From mboxrd@z Thu Jan  1 00:00:00 1970
From: David Ahern <dsahern@gmail.com>
Subject: Re: Repeatable inet6_dump_fib crash in stock 4.12.0-rc4+
Date: Tue, 20 Jun 2017 23:03:04 -0400
Message-ID: <e026e624-fd52-9a3d-c7c4-e30d82a34520@gmail.com>
References: <94bcc041-6402-d0ce-b9cf-3b46aa622f34@candelatech.com>
 <CAM_iQpXM3G=J0tw=n1_mKno=i41Kmoxb00+nDyBWofWskj5P_A@mail.gmail.com>
 <7e0c97fa-cd6e-ed0f-bf99-0e4af40fbd2f@gmail.com>
 <1497043557.736.94.camel@edumazet-glaptop3.roam.corp.google.com>
 <9cb61ef0-37c0-8f35-bb5c-e3d8e63cbe2f@candelatech.com>
 <CAM_iQpV8u=aqn-AjeRw8CKQ=0Q6_gBvCCaYi2v3pJbYNL2WhJw@mail.gmail.com>
 <3230b360-528b-0ae0-8731-7906e57ee993@gmail.com>
 <4b65e262-e727-010a-ce1f-eb45fcef8e42@candelatech.com>
 <8630b942-2684-2f21-fdb9-8474aba71528@gmail.com>
 <09a00004-da54-dc8f-5806-9576bbf577c7@candelatech.com>
 <20170620180515.GB6104@unicorn.suse.cz>
 <46695455-c476-fa5c-f272-b8864898dd28@candelatech.com>
Mime-Version: 1.0
Content-Type: text/plain; charset=windows-1252
Content-Transfer-Encoding: 7bit
Cc: Cong Wang <xiyou.wangcong@gmail.com>,
        Eric Dumazet <eric.dumazet@gmail.com>,
        netdev <netdev@vger.kernel.org>
To: Ben Greear <greearb@candelatech.com>,
        Michal Kubecek <mkubecek@suse.cz>
Return-path: <netdev-owner@vger.kernel.org>
Received: from mail-io0-f179.google.com ([209.85.223.179]:32929 "EHLO
        mail-io0-f179.google.com" rhost-flags-OK-OK-OK-OK) by vger.kernel.org
        with ESMTP id S1753016AbdFUDDI (ORCPT
        <rfc822;netdev@vger.kernel.org>); Tue, 20 Jun 2017 23:03:08 -0400
Received: by mail-io0-f179.google.com with SMTP id t87so2794894ioe.0
        for <netdev@vger.kernel.org>; Tue, 20 Jun 2017 20:03:08 -0700 (PDT)
In-Reply-To: <46695455-c476-fa5c-f272-b8864898dd28@candelatech.com>
Sender: netdev-owner@vger.kernel.org
List-ID: <netdev.vger.kernel.org>

On 6/20/17 5:41 PM, Ben Greear wrote:
> On 06/20/2017 11:05 AM, Michal Kubecek wrote:
>> On Tue, Jun 20, 2017 at 07:12:27AM -0700, Ben Greear wrote:
>>> On 06/14/2017 03:25 PM, David Ahern wrote:
>>>> On 6/14/17 4:23 PM, Ben Greear wrote:
>>>>> On 06/13/2017 07:27 PM, David Ahern wrote:
>>>>>
>>>>>> Let's try a targeted debug patch.
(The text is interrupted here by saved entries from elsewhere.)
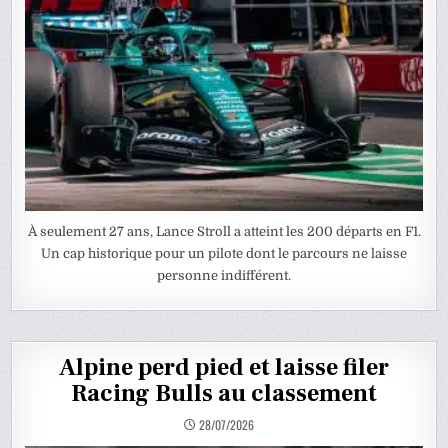
À seulement 27 ans, Lance Stroll a atteint les 200 départs en F1.
Un cap historique pour un pilote dont le parcours ne laisse
personne indifférent.
Alpine perd pied et laisse filer
Racing Bulls au classement
28/07/2026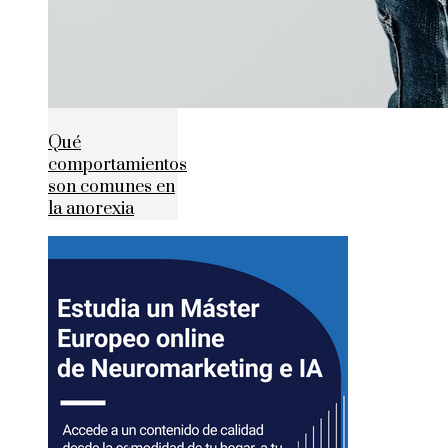
Qué
comportamientos
son comunes en
la anorexia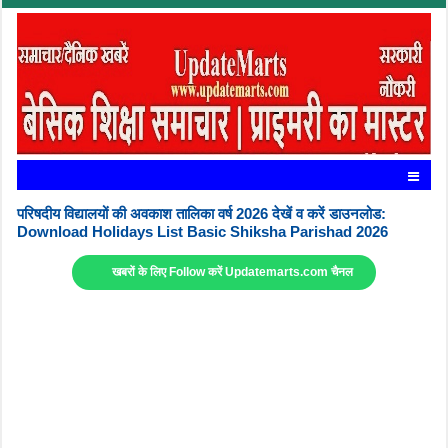
परिषदीय विद्यालयों की अवकाश तालिका वर्ष 2026 देखें व करें डाउनलोड:
Download Holidays List Basic Shiksha Parishad 2026
खबरों के लिए Follow करें Updatemarts.com चैनल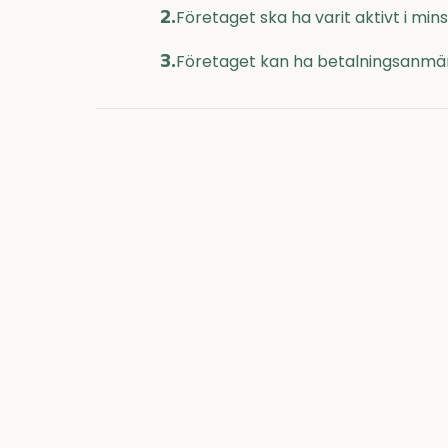
2.
Företaget ska ha varit aktivt i mi
3.
Företaget kan ha betalningsanmär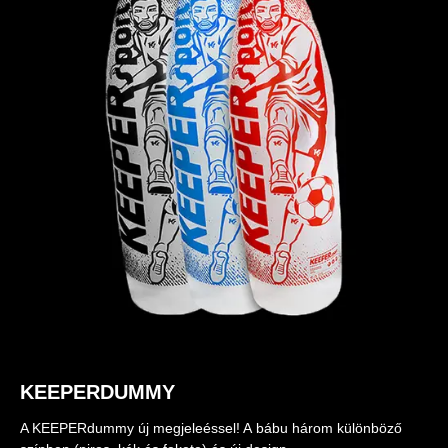
KEEPERDUMMY
A KEEPERdummy új megjeleéssel! A bábu három különböző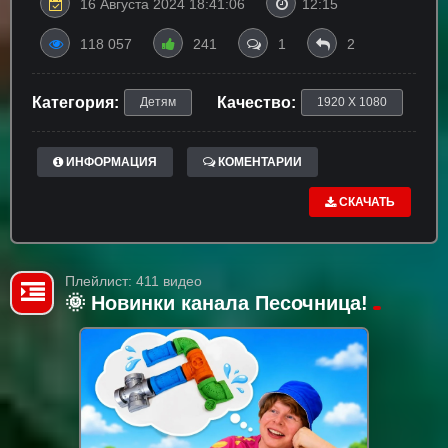
16 Августа 2024 18:41:06
12:15
118 057
241
1
2
Категория:
Качество:
Детям
1920 X 1080
ИНФОРМАЦИЯ
КОМЕНТАРИИ
СКАЧАТЬ
Плейлист: 411 видео
🌞 Новинки канала Песочница!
See attached
>>>>>
>>>>> I had to change it to pr_err so it would go to our serial console
>>>>> since the system locked hard on crash,
>>>>> and that appears to be enough to change the timing where we can no
>>>>> longer
>>>>> reproduce the problem.
>>>>
>>>>
>>>> ok, let's figure out which one is doing that. There are 3 debug
>>>> statements. I suspect fib6_del_route is the one setting the state to
>>>> FWS_U. Can you remove the debug prints in fib6_repair_tree and
>>>> fib6_walk_continue and try again?
>>>
>>> We cannot reproduce with just that one printf in the kernel either.  It
>>> must change the timing too much to trigger the bug.
>>
>> You might try trace_printk() which should have less impact (don't forget
>> to enable /proc/sys/kernel/ftrace_dump_on_oops).
> 
> We cannot reproduce with trace_printk() either.
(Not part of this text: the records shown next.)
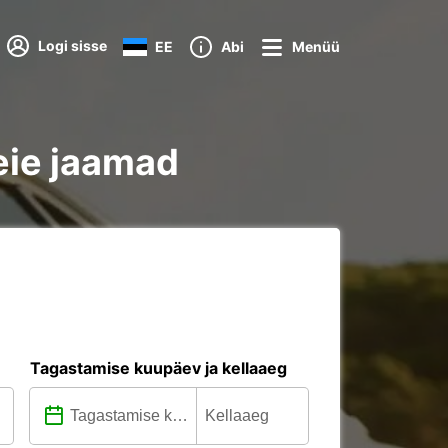
Logi sisse
EE
Abi
Menüü
eie jaamad
Tagastamise kuupäev ja kellaaeg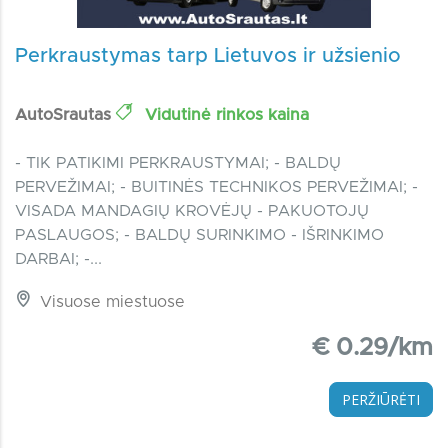
Perkraustymas tarp Lietuvos ir užsienio
AutoSrautas
Vidutinė rinkos kaina
- TIK PATIKIMI PERKRAUSTYMAI; - BALDŲ
PERVEŽIMAI; - BUITINĖS TECHNIKOS PERVEŽIMAI; -
VISADA MANDAGIŲ KROVĖJŲ - PAKUOTOJŲ
PASLAUGOS; - BALDŲ SURINKIMO - IŠRINKIMO
DARBAI; -...
Visuose miestuose
€ 0.29/km
PERŽIŪRĖTI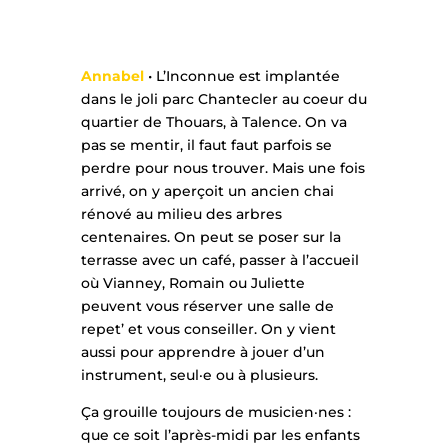
Annabel
• L’Inconnue est implantée
dans le joli parc Chantecler au coeur du
quartier de Thouars, à Talence. On va
pas se mentir, il faut faut parfois se
perdre pour nous trouver. Mais une fois
arrivé, on y aperçoit un ancien chai
rénové au milieu des arbres
centenaires. On peut se poser sur la
terrasse avec un café, passer à l’accueil
où Vianney, Romain ou Juliette
peuvent vous réserver une salle de
repet’ et vous conseiller. On y vient
aussi pour apprendre à jouer d’un
instrument, seul·e ou à plusieurs.
Ça grouille toujours de musicien·nes :
que ce soit l’après-midi par les enfants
I think that suggests the walker state is set to FWS_U in
fib6_del_route, and it is the FWS_U case in fib6_walk_continue that
triggers the fault -- the null parent (pn = fn->parent). So we have the
2 areas of code that are interacting.

I'm on a road trip through the end of this week with little time to
focus on this problem. I'll get back to you another suggestion when I can.